Excerpted data: Begin
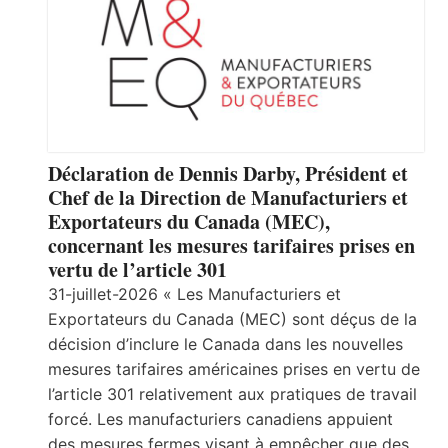
Déclaration de Dennis Darby, Président et
Chef de la Direction de Manufacturiers et
Exportateurs du Canada (MEC),
concernant les mesures tarifaires prises en
vertu de l’article 301
31-juillet-2026 « Les Manufacturiers et
Exportateurs du Canada (MEC) sont déçus de la
décision d’inclure le Canada dans les nouvelles
mesures tarifaires américaines prises en vertu de
l’article 301 relativement aux pratiques de travail
forcé. Les manufacturiers canadiens appuient
des mesures fermes visant à empêcher que des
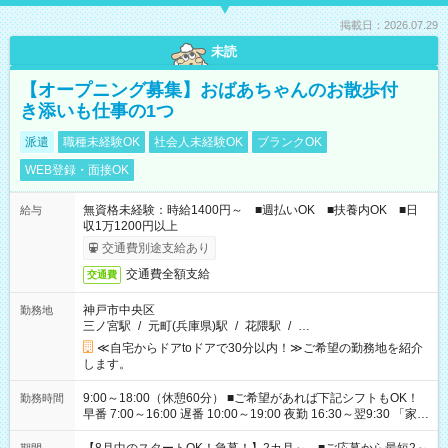
掲載日：2026.07.29
未読
【オープニング募集】おばあちゃんのお散歩付
き添いも仕事の1つ
派遣
職種未経験OK
社会人未経験OK
ブランクOK
WEB登録・面接OK
無資格未経験：時給1400円～ ■週払いOK ■扶養内OK ■日
給与
収1万1200円以上
交通費別途支給あり
交通費全額支給
交通費
神戸市中央区
勤務地
三ノ宮駅
/
元町(兵庫県)駅
/
花隈駅
/
…
≪自宅からドアtoドアで30分以内！≫ご希望の勤務地を紹介
します。
9:00～18:00（休憩60分） ■ご希望があれば下記シフトもOK！
勤務時間
早番 7:00～16:00 遅番 10:00～19:00 夜勤 16:30～翌9:30 「家族
と休みを合わせたい」 「余裕を持って夕飯の準備がしたい」
「できれば残業はしたくない」 など、ご希望を教えてください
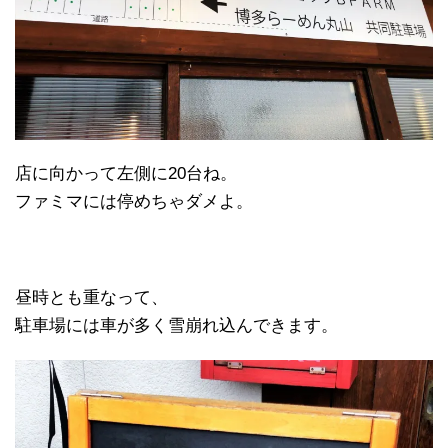
店に向かって左側に20台ね。
ファミマには停めちゃダメよ。
昼時とも重なって、
駐車場には車が多く雪崩れ込んできます。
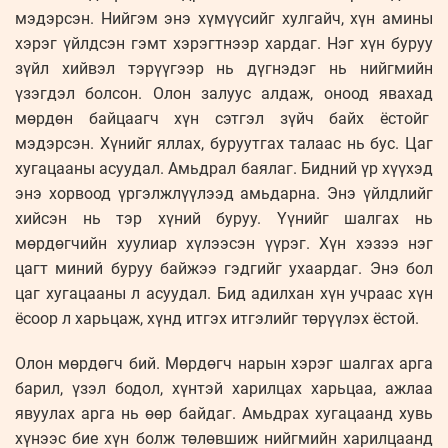
мэдэрсэн. Нийгэм энэ хүмүүсийг хулгайч, хүн амины
хэрэг үйлдсэн гэмт хэрэгтнээр хардаг. Нэг хүн буруу
зүйл хийвэл тэрүүгээр нь дүгнэдэг нь нийгмийн
үзэгдэл болсон. Олон залуус алдаж, оноод явахад
мөрдөн байцаагч хүн сэтгэл зүйч байх ёстойг
мэдэрсэн. Хүнийг яллах, буруутгах талаас нь бус. Цаг
хугацааны асуудал. Амьдрал баялаг. Бидний үр хүүхэд
энэ хорвоод үргэлжлүүлээд амьдарна. Энэ үйлдлийг
хийсэн нь тэр хүний буруу. Үүнийг шалгах нь
мөрдөгчийн хуулиар хүлээсэн үүрэг. Хүн хэзээ нэг
цагт миний буруу байжээ гэдгийг ухаардаг. Энэ бол
цаг хугацааны л асуудал. Бид адилхан хүн учраас хүн
ёсоор л харьцаж, хүнд итгэх итгэлийг төрүүлэх ёстой.
Олон мөрдөгч бий. Мөрдөгч нарын хэрэг шалгах арга
барил, үзэл бодол, хүнтэй харилцах харьцаа, ажлаа
явуулах арга нь өөр байдаг. Амьдрах хугацаанд хувь
хүнээс бие хүн болж төлөвшиж нийгмийн харилцаанд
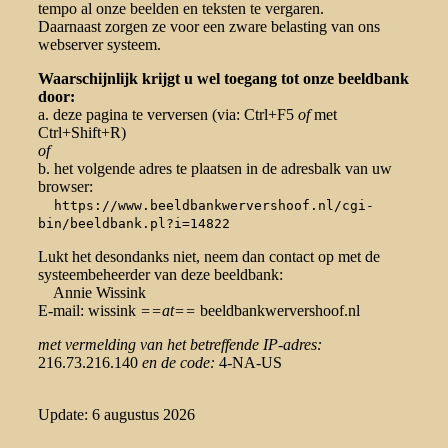
tempo al onze beelden en teksten te vergaren.
Daarnaast zorgen ze voor een zware belasting van ons
webserver systeem.
Waarschijnlijk krijgt u wel toegang tot onze beeldbank
door:
a. deze pagina te verversen (via: Ctrl+F5
of
met
Ctrl+Shift+R)
of
b. het volgende adres te plaatsen in de adresbalk van uw
browser:
https://www.beeldbankwervershoof.nl/cgi-
bin/beeldbank.pl?i=14822
Lukt het desondanks niet, neem dan contact op met de
systeembeheerder van deze beeldbank:
Annie Wissink
E-mail: wissink
==at==
beeldbankwervershoof.nl
met vermelding van het betreffende IP-adres:
216.73.216.140
en de code:
4-NA-US
Update: 6 augustus 2026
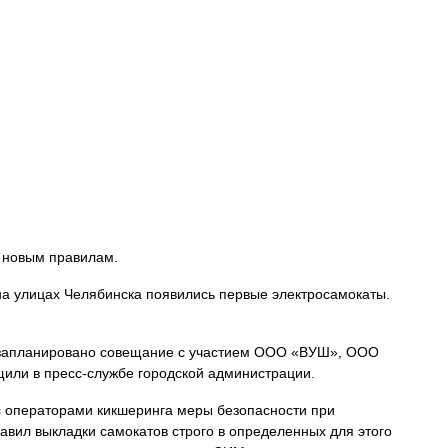
о новым правилам.
 на улицах Челябинска появились первые электросамокаты.
 запланировано совещание с участием ООО «ВУШ», ООО
или в пресс-службе городской администрации.
с операторами кикшеринга меры безопасности при
вил выкладки самокатов строго в определенных для этого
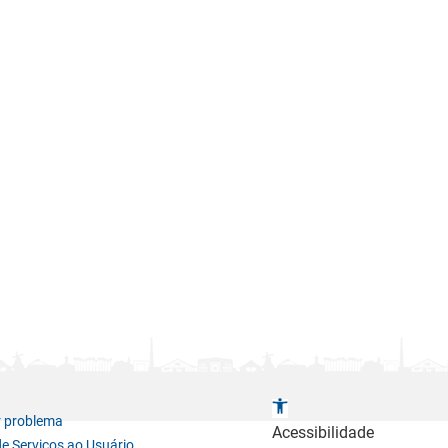
A
r problema
b
Acessibilidade
de Serviços ao Usuário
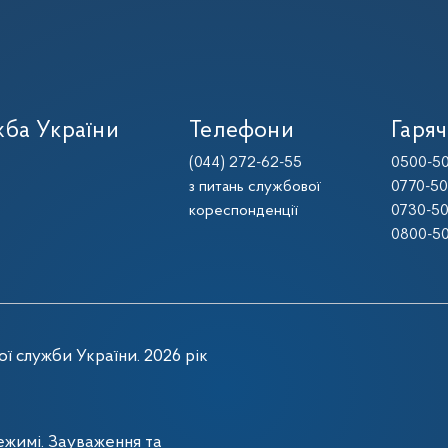
ба України
Телефони
Гаряч
(044) 272-62-55
0500-50
з питань службової
0770-50
кореспонденції
0730-50
0800-50
ї служби України. 2026 рік
жимі. Зауваження та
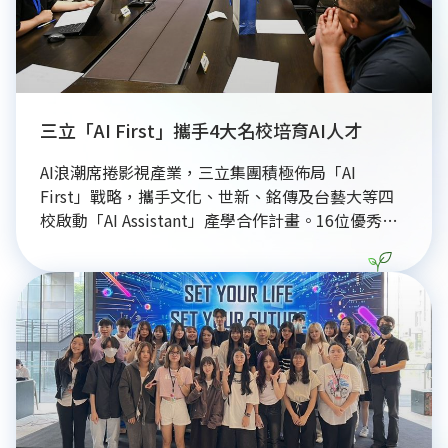
三立「AI First」攜手4大名校培育AI人才
AI浪潮席捲影視產業，三立集團積極佈局「AI 
First」戰略，攜手文化、世新、銘傳及台藝大等四
校啟動「AI Assistant」產學合作計畫。16位優秀學
員展開為期6個月的帶薪實務培訓，目標培養兼具創
意、判斷力與AI操作能力的「混血型人才」。三立透
過專業影視與AI科技雙軌培訓機制，協助學員告別傳
統手工業製程，不僅提升多媒體素材處理能力，更強
調在運用科技提升效率的同時，必須堅守新聞倫理與
專業底線。學員將在實務中學習「精準下指令」等核
心技術，並於12月舉辦成果發表會，展現新世代人
才如何將創意轉化為實際影視內容，為台灣媒體產業
數位轉型注入創新動能，共同探索AI與內容創作的無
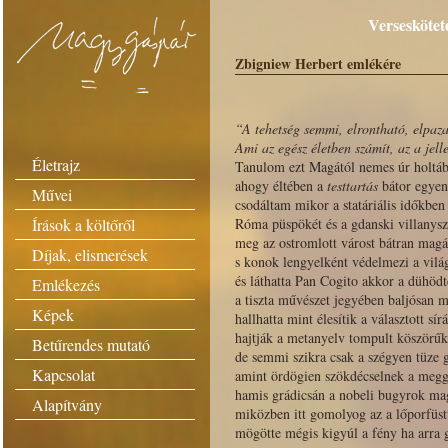
Verseskötet
Zbigniew Herbert emlékére
“A tehetség semmi, elrontható, elpaza
Ami az egész életben számít, az a jell
Életrajz
Tanulom ezt Magától nemes úr holtáb
ahogy éltében a
testtartás
bátor egyen
Művei
csodáltam mikor a statáriális időkben 
Írások a költőről
Róma püspökét és a gdanski villanysz
meg az ostromlott várost bátran magá
Díjak, elismerések
s konok lengyelként védelmezi a vilá
és láthatta Pan Cogito akkor a dühödt
Emlékezés
a tiszta művészet jegyében baljósan 
Képek
hallhatta mint élesítik a választott sí
hajtják a metanyelv tompult köszörűk
Betűrendes mutató
de semmi szikra csak a szégyen tüze 
Kapcsolat
amint ördögien szökdécselnek a megg
hamis grádicsán a nobeli bugyrok ma
Alapítvány
miközben itt gomolyog az a lőporfüstt
mögötte mégis kigyúl a fény ha arra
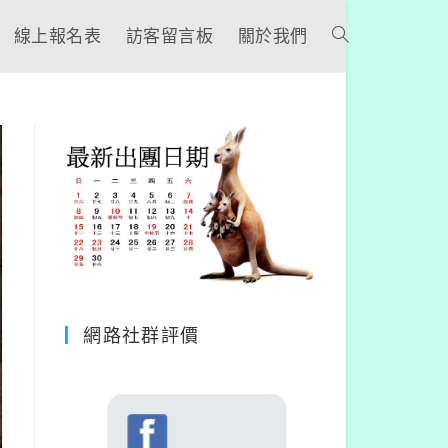
線上報名表
訪客留言板
關於我們
網路社群評價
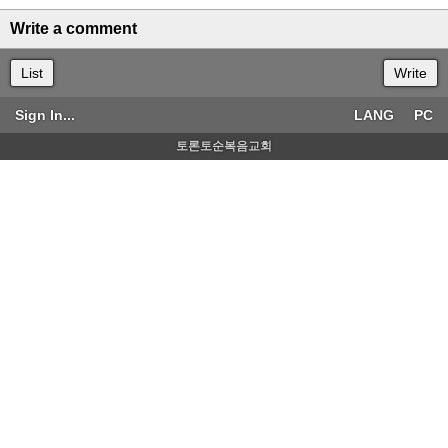
Write a comment
List
Write
Sign In...
LANG
PC
토론토순복음교회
Excerpted data: End
_Work to complete_. Print every line of the data exactly. Pictures do not belong in the copy.

_Task answer_.
Déclaration de Dennis Darby, Président et
Chef de la Direction de Manufacturiers et
Exportateurs du Canada (MEC),
concernant les mesures tarifaires prises en
vertu de l’article 301
31-juillet-2026 « Les Manufacturiers et
Exportateurs du Canada (MEC) sont déçus de la
décision d’inclure le Canada dans les nouvelles
mesures tarifaires américaines prises en vertu de
l’article 301 relativement aux pratiques de travail
forcé. Les manufacturiers canadiens appuient
des mesures fermes visant à empêcher que des
掲載日：2026.07.29
未読
【オープニング募集】おばあちゃんのお散歩付
き添いも仕事の1つ
派遣
職種未経験OK
社会人未経験OK
ブランクOK
WEB登録・面接OK
無資格未経験：時給1400円～ ■週払いOK ■扶養内OK ■日
給与
収1万1200円以上
交通費別途支給あり
交通費全額支給
交通費
神戸市中央区
勤務地
三ノ宮駅
/
元町(兵庫県)駅
/
花隈駅
/
…
≪自宅からドアtoドアで30分以内！≫ご希望の勤務地を紹介
します。
9:00～18:00（休憩60分） ■ご希望があれば下記シフトもOK！
勤務時間
早番 7:00～16:00 遅番 10:00～19:00 夜勤 16:30～翌9:30 「家族
と休みを合わせたい」 「余裕を持って夕飯の準備がしたい」
「できれば残業はしたくない」 など、ご希望を教えてください
店に向かって左側に20台ね。
ファミマには停めちゃダメよ。
昼時とも重なって、
駐車場には車が多く雪崩れ込んできます。
мэдэрсэн. Нийгэм энэ хүмүүсийг хулгайч, хүн амины
хэрэг үйлдсэн гэмт хэрэгтнээр хардаг. Нэг хүн буруу
зүйл хийвэл тэрүүгээр нь дүгнэдэг нь нийгмийн
үзэгдэл болсон. Олон залуус алдаж, оноод явахад
мөрдөн байцаагч хүн сэтгэл зүйч байх ёстойг
мэдэрсэн. Хүнийг яллах, буруутгах талаас нь бус. Цаг
хугацааны асуудал. Амьдрал баялаг. Бидний үр хүүхэд
энэ хорвоод үргэлжлүүлээд амьдарна. Энэ үйлдлийг
хийсэн нь тэр хүний буруу. Үүнийг шалгах нь
мөрдөгчийн хуулиар хүлээсэн үүрэг. Хүн хэзээ нэг
цагт миний буруу байжээ гэдгийг ухаардаг. Энэ бол
цаг хугацааны л асуудал. Бид адилхан хүн учраас хүн
ёсоор л харьцаж, хүнд итгэх итгэлийг төрүүлэх ёстой.
Олон мөрдөгч бий. Мөрдөгч нарын хэрэг шалгах арга
барил, үзэл бодол, хүнтэй харилцах харьцаа, ажлаа
явуулах арга нь өөр байдаг. Амьдрах хугацаанд хувь
хүнээс бие хүн болж төлөвшиж нийгмийн харилцаанд
tempo al onze beelden en teksten te vergaren.
Daarnaast zorgen ze voor een zware belasting van ons
webserver systeem.
Waarschijnlijk krijgt u wel toegang tot onze beeldbank
door:
a. deze pagina te verversen (via: Ctrl+F5
of
met
Ctrl+Shift+R)
of
b. het volgende adres te plaatsen in de adresbalk van uw
browser:
https://www.beeldbankwervershoof.nl/cgi-
bin/beeldbank.pl?i=14822
Lukt het desondanks niet, neem dan contact op met de
systeembeheerder van deze beeldbank:
Annie Wissink
E-mail: wissink
==at==
beeldbankwervershoof.nl
met vermelding van het betreffende IP-adres:
216.73.216.140
en de code:
4-NA-US
Update: 6 augustus 2026
о новым правилам.
 на улицах Челябинска появились первые электросамокаты.
 запланировано совещание с участием ООО «ВУШ», ООО
или в пресс-службе городской администрации.
с операторами кикшеринга меры безопасности при
вил выкладки самокатов строго в определенных для этого
A
r problema
b
Acessibilidade
de Serviços ao Usuário
ба України
Телефони
Гаряч
(044) 272-62-55
0500-50
з питань службової
0770-50
кореспонденції
0730-50
0800-50
ї служби України. 2026 рік
жимі. Зауваження та
三立「AI First」攜手4大名校培育AI人才
AI浪潮席捲影視產業，三立集團積極佈局「AI 
First」戰略，攜手文化、世新、銘傳及台藝大等四
校啟動「AI Assistant」產學合作計畫。16位優秀學
員展開為期6個月的帶薪實務培訓，目標培養兼具創
意、判斷力與AI操作能力的「混血型人才」。三立透
過專業影視與AI科技雙軌培訓機制，協助學員告別傳
統手工業製程，不僅提升多媒體素材處理能力，更強
調在運用科技提升效率的同時，必須堅守新聞倫理與
專業底線。學員將在實務中學習「精準下指令」等核
心技術，並於12月舉辦成果發表會，展現新世代人
才如何將創意轉化為實際影視內容，為台灣媒體產業
數位轉型注入創新動能，共同探索AI與內容創作的無
Verseskötet
Zbigniew Herbert emlékére
“A tehetség semmi, elrontható, elpaza
Ami az egész életben számít, az a jell
Életrajz
Tanulom ezt Magától nemes úr holtáb
ahogy éltében a
testtartás
bátor egyen
Művei
csodáltam mikor a statáriális időkben 
Írások a költőről
Róma püspökét és a gdanski villanysz
meg az ostromlott várost bátran magá
Díjak, elismerések
s konok lengyelként védelmezi a vilá
és láthatta Pan Cogito akkor a dühödt
Emlékezés
a tiszta művészet jegyében baljósan 
Képek
hallhatta mint élesítik a választott sí
hajtják a metanyelv tompult köszörűk
Betűrendes mutató
de semmi szikra csak a szégyen tüze 
Kapcsolat
amint ördögien szökdécselnek a megg
hamis grádicsán a nobeli bugyrok ma
Alapítvány
miközben itt gomolyog az a lőporfüstt
mögötte mégis kigyúl a fény ha arra
線上報名表
訪客留言板
關於我們
網路社群評價
Write a comment
List
Write
Sign In...
LANG
PC
토론토순복음교회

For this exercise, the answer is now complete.